■ Problem details
The response must contain every line below in which "Phone" appears.

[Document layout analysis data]
####################

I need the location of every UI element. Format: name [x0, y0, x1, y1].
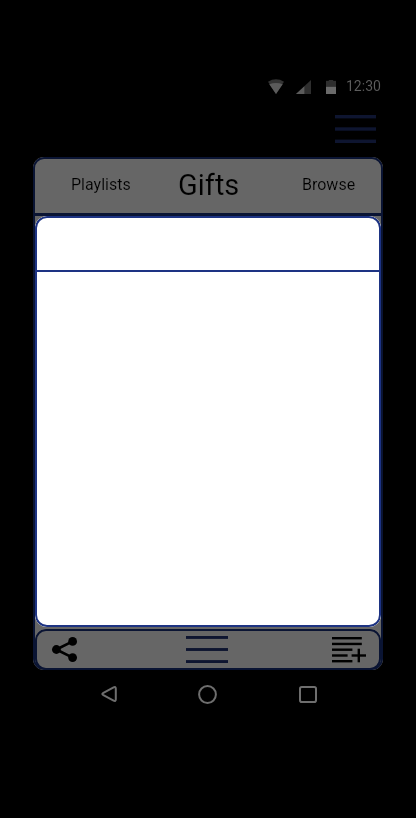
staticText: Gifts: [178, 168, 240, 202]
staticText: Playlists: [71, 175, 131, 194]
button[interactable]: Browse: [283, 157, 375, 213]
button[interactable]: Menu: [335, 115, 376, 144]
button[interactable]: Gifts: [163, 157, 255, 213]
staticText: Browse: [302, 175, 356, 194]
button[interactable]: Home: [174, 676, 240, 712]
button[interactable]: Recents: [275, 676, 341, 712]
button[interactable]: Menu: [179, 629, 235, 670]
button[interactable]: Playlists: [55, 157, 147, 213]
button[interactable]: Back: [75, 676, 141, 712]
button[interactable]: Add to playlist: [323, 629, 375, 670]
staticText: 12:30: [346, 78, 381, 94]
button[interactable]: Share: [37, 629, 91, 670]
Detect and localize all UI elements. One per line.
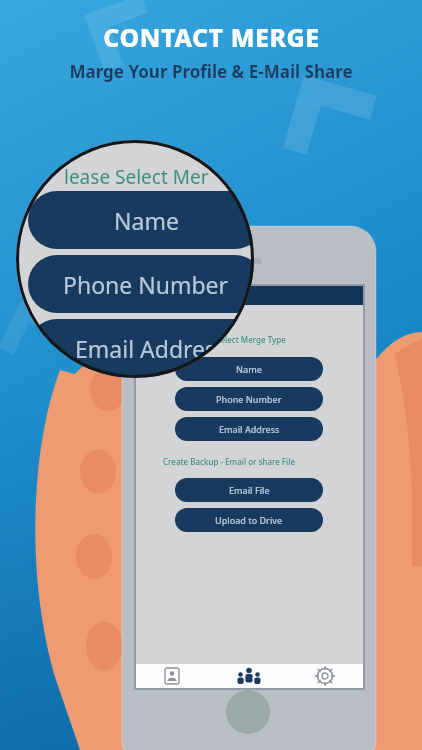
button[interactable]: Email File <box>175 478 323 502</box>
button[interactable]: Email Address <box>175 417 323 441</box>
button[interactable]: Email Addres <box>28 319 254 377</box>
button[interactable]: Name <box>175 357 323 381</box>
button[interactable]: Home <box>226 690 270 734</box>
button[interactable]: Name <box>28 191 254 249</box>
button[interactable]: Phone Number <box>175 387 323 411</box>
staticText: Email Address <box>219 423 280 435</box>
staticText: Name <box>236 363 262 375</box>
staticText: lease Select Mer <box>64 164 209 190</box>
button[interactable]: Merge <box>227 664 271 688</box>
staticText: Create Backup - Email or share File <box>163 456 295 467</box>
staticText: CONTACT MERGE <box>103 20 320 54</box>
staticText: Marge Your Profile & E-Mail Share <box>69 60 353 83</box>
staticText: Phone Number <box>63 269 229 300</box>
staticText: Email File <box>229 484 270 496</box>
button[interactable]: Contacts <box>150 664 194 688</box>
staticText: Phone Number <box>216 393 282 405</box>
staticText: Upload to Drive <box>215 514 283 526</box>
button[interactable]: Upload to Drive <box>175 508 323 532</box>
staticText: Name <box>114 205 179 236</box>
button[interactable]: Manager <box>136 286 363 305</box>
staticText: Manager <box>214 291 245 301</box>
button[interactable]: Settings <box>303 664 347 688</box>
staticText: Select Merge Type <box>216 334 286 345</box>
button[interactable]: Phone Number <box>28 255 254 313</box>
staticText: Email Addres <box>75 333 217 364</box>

####################

■ Response to the task
button[interactable]: Phone Number <box>175 387 323 411</box>
staticText: Phone Number <box>63 269 229 300</box>
staticText: Phone Number <box>216 393 282 405</box>
button[interactable]: Phone Number <box>28 255 254 313</box>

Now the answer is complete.